3. Experimental Results and Analysis

After the uniaxial compression experiment, the MTS experiment system obtained the displacement and load data and the displacement-load curve of four groups of shale specimens with different dip angles during compression (as shown in Figure 10). The full-field strain of the shale specimen during the entire compression process was collected by the non-contact total strain measurement system. By observing the evolution process of the strain-field nephogram, the development characteristics of the strain field of shale specimens with the increase of load were analyzed. Due to space limitation, only the strain-field nephogram of one specimen in each group is presented here at 5%, 75% and 100% of the peak load (as shown in Figure 11).

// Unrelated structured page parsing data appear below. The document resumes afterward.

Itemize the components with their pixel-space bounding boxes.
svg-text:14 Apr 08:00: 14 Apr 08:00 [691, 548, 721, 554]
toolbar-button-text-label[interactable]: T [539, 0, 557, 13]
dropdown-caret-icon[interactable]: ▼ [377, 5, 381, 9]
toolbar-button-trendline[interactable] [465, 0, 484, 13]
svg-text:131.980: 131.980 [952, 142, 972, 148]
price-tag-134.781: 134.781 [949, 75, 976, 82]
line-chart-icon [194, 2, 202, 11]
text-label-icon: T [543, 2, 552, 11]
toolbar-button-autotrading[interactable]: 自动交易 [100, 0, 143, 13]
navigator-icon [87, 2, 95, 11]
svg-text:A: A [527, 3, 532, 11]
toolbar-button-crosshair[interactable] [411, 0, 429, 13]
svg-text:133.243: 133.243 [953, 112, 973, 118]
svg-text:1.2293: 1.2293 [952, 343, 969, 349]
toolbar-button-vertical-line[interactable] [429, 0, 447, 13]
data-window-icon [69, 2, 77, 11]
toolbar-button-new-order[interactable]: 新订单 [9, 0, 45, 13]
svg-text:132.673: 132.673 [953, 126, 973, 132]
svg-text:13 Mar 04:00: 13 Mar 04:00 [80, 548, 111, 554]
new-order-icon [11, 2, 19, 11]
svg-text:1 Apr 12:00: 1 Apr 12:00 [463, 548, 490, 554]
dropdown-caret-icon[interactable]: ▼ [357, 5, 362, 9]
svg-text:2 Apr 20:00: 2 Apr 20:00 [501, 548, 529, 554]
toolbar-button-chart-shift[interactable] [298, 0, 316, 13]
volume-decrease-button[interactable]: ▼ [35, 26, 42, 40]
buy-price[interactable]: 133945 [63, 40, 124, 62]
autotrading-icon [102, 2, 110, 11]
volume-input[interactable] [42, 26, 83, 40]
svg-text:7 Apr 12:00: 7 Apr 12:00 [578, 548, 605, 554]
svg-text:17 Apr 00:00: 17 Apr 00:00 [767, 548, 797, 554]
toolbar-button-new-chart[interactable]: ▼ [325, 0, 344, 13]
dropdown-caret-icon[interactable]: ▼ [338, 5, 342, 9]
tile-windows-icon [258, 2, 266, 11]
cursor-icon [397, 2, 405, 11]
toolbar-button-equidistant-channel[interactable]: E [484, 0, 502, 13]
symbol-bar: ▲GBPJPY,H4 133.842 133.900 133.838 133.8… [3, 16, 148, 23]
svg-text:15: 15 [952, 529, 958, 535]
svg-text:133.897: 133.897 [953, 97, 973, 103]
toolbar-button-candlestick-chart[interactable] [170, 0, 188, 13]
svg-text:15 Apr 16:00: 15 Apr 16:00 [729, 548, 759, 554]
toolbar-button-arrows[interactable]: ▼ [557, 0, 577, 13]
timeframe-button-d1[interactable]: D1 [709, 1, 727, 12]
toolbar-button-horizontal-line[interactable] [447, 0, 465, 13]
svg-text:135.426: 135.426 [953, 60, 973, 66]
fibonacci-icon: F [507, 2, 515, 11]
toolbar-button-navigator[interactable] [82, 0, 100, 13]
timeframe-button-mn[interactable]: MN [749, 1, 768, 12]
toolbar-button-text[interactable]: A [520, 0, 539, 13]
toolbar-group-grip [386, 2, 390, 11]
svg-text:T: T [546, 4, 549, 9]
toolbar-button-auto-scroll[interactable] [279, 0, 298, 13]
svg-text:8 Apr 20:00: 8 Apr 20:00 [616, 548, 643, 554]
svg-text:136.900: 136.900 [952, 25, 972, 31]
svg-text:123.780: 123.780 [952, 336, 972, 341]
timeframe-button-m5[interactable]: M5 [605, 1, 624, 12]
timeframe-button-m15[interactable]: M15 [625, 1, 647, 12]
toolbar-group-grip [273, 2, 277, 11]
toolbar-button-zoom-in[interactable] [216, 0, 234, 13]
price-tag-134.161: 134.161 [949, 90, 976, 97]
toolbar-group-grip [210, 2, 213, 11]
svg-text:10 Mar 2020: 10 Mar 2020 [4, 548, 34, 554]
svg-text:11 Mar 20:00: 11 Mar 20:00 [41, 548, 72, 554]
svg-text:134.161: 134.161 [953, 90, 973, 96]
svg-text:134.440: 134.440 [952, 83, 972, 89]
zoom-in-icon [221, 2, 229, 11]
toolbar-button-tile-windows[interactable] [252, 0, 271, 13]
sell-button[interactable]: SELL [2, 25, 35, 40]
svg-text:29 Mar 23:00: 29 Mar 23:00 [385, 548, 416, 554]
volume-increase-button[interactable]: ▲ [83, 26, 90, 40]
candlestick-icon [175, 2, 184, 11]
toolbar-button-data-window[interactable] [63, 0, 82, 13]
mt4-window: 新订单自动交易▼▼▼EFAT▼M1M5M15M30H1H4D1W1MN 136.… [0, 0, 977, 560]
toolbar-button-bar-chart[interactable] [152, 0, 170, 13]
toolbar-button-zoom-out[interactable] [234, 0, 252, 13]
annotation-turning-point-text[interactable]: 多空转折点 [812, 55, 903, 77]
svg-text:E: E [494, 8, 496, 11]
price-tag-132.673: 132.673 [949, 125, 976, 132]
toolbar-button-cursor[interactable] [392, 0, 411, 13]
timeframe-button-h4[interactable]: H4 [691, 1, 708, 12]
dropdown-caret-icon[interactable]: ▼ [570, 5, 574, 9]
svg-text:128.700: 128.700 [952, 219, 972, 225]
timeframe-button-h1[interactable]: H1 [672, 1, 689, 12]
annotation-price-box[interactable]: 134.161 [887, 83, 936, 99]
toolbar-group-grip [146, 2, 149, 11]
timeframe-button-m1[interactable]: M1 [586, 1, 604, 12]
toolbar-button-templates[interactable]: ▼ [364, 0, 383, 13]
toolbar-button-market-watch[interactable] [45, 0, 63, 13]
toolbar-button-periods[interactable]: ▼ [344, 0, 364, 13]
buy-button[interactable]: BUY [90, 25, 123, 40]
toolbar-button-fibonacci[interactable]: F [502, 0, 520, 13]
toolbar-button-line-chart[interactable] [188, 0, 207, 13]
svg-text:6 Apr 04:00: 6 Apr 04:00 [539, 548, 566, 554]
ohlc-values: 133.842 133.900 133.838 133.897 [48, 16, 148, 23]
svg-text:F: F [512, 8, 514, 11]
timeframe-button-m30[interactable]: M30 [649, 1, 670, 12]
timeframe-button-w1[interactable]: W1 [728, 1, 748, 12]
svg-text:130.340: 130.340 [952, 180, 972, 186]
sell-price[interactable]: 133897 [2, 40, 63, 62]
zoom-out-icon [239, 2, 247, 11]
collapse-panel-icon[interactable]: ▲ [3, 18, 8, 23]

The experimental data analysis shows the following:

(1) Under mechanical loading, the load-displacement curves of crack specimens with different dip angles are highly consistent. The results show that the holes and cracks with different angles have little influence on the load-displacement trend during compression. With the constant change of displacement, the change of load can be divided into four stages: slow increasing stage, uniform increasing stage, instantaneous decreasing stage, and stable unchanging stage.

Slow Increasing Stage of Loading: In the initial stage of compression, with the uniform change of displacement, the load increases slowly, the change rate of the load increases continuously, and the strain energy of the shale increases slowly. It can be seen from the strain cloud map at this stage that the strain in the whole field is relatively uniform and there is no high strain zone.

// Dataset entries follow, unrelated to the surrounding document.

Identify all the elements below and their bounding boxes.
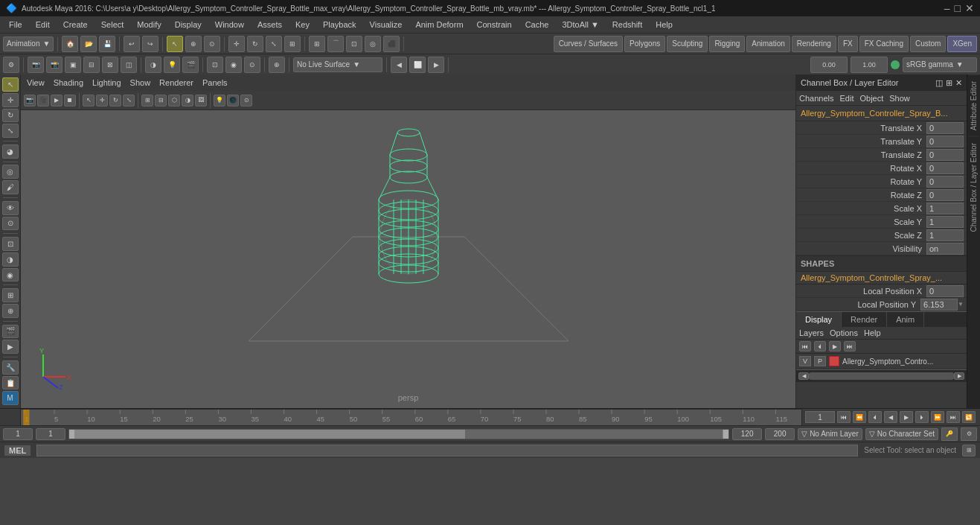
snap-plane-btn[interactable]: ⬛ [383,36,400,52]
show-hide-btn[interactable]: 👁 [2,201,19,215]
local-pos-y-dropdown-icon[interactable]: ▼ [958,301,964,308]
menu-3dtoall[interactable]: 3DtoAll ▼ [556,19,604,31]
cb-menu-object[interactable]: Object [859,94,883,103]
menu-assets[interactable]: Assets [252,19,288,31]
extra2-btn[interactable]: ⬜ [409,57,426,73]
local-pos-y-value[interactable]: 6.153 [920,299,958,311]
menu-edit[interactable]: Edit [30,19,56,31]
snap-grid-btn[interactable]: ⊞ [309,36,325,52]
lasso-btn[interactable]: ⊙ [204,36,220,52]
scale-tool-btn[interactable]: ⤡ [2,124,19,138]
layer-prev-btn[interactable]: ⏴ [814,341,826,351]
scroll-left-btn[interactable]: ◀ [798,372,809,380]
vp-grid-btn[interactable]: ⊞ [141,95,153,106]
anim-tab[interactable]: Anim [887,312,924,327]
range-start-field[interactable]: 1 [3,428,33,440]
wireframe-btn[interactable]: ⊡ [2,237,19,251]
vp-shaded-btn[interactable]: ◑ [182,95,193,106]
visibility-value[interactable]: on [926,243,964,255]
scale-y-value[interactable]: 1 [926,216,964,228]
open-btn[interactable]: 📂 [80,36,97,52]
settings-rb-btn[interactable]: ⚙ [961,427,977,441]
attribute-editor-lt-btn[interactable]: 📋 [2,376,19,390]
rotate-tool-btn[interactable]: ↻ [2,109,19,123]
wire-btn[interactable]: ⊡ [207,57,223,73]
transform-btn[interactable]: ⊞ [284,36,301,52]
local-pos-x-value[interactable]: 0 [926,285,964,297]
close-btn[interactable]: ✕ [965,2,974,14]
redo-btn[interactable]: ↪ [142,36,158,52]
render-tab[interactable]: Render [842,312,887,327]
anim-layer-dropdown[interactable]: ▽ No Anim Layer [798,428,862,440]
cam2-btn[interactable]: 📸 [46,57,63,73]
render-btn[interactable]: 🎬 [182,57,199,73]
menu-constrain[interactable]: Constrain [471,19,518,31]
maya-logo-btn[interactable]: M [2,391,19,405]
range-max-field[interactable]: 200 [765,428,795,440]
translate-x-value[interactable]: 0 [926,122,964,134]
rotate-y-value[interactable]: 0 [926,176,964,188]
select-tool-btn[interactable]: ↖ [2,77,19,92]
pb-prev-key-btn[interactable]: ⏪ [853,411,866,423]
menu-create[interactable]: Create [57,19,94,31]
scale-z-value[interactable]: 1 [926,229,964,241]
layer-scroll-track[interactable] [809,372,954,380]
snap-point-btn[interactable]: ⊡ [346,36,362,52]
cb-float-icon[interactable]: ⊞ [946,78,952,88]
vp-outline-btn[interactable]: ⊟ [155,95,167,106]
vp-stop-btn[interactable]: ⏹ [64,95,76,106]
smooth-btn[interactable]: ◉ [225,57,242,73]
live-surface-dropdown[interactable]: No Live Surface ▼ [293,57,382,72]
maximize-btn[interactable]: □ [955,2,961,14]
menu-cache[interactable]: Cache [519,19,555,31]
char-set-dropdown[interactable]: ▽ No Character Set [865,428,938,440]
pb-play-back-btn[interactable]: ◀ [884,411,897,423]
vp-play-btn[interactable]: ▶ [51,95,63,106]
scale-x-value[interactable]: 1 [926,203,964,214]
undo-btn[interactable]: ↩ [124,36,140,52]
layer-ff-btn[interactable]: ⏭ [844,341,856,351]
display-tab[interactable]: Display [796,312,842,327]
extra1-btn[interactable]: ◀ [391,57,407,73]
render-view-btn[interactable]: 🎬 [2,325,19,339]
vp-move-btn[interactable]: ✛ [96,95,108,106]
vp-menu-panels[interactable]: Panels [202,78,228,87]
render2-btn[interactable]: ⊙ [244,57,260,73]
axis-orient-btn[interactable]: ⊞ [2,288,19,302]
status-icon-btn[interactable]: ⊞ [962,445,976,456]
shaded-wire-btn[interactable]: ◉ [2,268,19,282]
layer-rewind-btn[interactable]: ⏮ [799,341,811,351]
menu-playback[interactable]: Playback [317,19,362,31]
curves-surfaces-tab[interactable]: Curves / Surfaces [554,36,623,52]
menu-redshift[interactable]: Redshift [606,19,648,31]
save-btn[interactable]: 💾 [99,36,115,52]
pb-loop-btn[interactable]: 🔁 [962,411,976,423]
vp-menu-lighting[interactable]: Lighting [92,78,121,87]
pb-prev-frame-btn[interactable]: ⏴ [868,411,882,423]
script-mode[interactable]: MEL [4,445,31,456]
xgen-tab[interactable]: XGen [947,36,977,52]
menu-help[interactable]: Help [650,19,679,31]
vp-menu-view[interactable]: View [27,78,45,87]
scroll-right-btn[interactable]: ▶ [954,372,964,380]
layer-next-btn[interactable]: ▶ [829,341,841,351]
select-btn[interactable]: ↖ [167,36,183,52]
uv-btn[interactable]: ◫ [121,57,137,73]
tool-settings-btn[interactable]: 🔧 [2,360,19,375]
vp-tex-btn[interactable]: 🖼 [195,95,207,106]
pb-play-btn[interactable]: ▶ [900,411,913,423]
layer-color-swatch[interactable] [829,356,839,366]
vp-menu-shading[interactable]: Shading [54,78,83,87]
home-btn[interactable]: 🏠 [62,36,78,52]
menu-window[interactable]: Window [209,19,250,31]
menu-visualize[interactable]: Visualize [364,19,409,31]
cb-menu-show[interactable]: Show [889,94,910,103]
menu-key[interactable]: Key [289,19,316,31]
auto-key-btn[interactable]: 🔑 [941,427,958,441]
snap-view-btn[interactable]: ◎ [365,36,381,52]
vp-select-btn[interactable]: ↖ [83,95,95,106]
menu-anim-deform[interactable]: Anim Deform [409,19,469,31]
snap-btn[interactable]: ⊕ [269,57,285,73]
outline-btn[interactable]: ⊠ [102,57,118,73]
range-val1-field[interactable]: 1 [36,428,65,440]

Uniform Increasing Stage of Loading: The load change rate tends to be stable, and with the displacement change, the load increases at a uniform speed, and the shale energy accumulates continuously. It can be seen from the strain cloud map at this stage that banded high-strain zones gradually appear around the holes and cracks, and small cracks gradually appear in the high-strain zones.

Instantaneous Decreasing Stage of Loading: When the load reaches the peak value, it reaches the compression strength limit of the shale, and the shale breaks and instantly releases energy. It can be seen from the strain cloud map at this stage that the fracture occurs along the zone of maximum strain.

Stable Unchanging Stage of Loading: The shale is broken but not completely collapsed, and there is some residual energy. In a certain displacement interval, the load tends to be stable, and the residual energy of the shale tends to be unchanged.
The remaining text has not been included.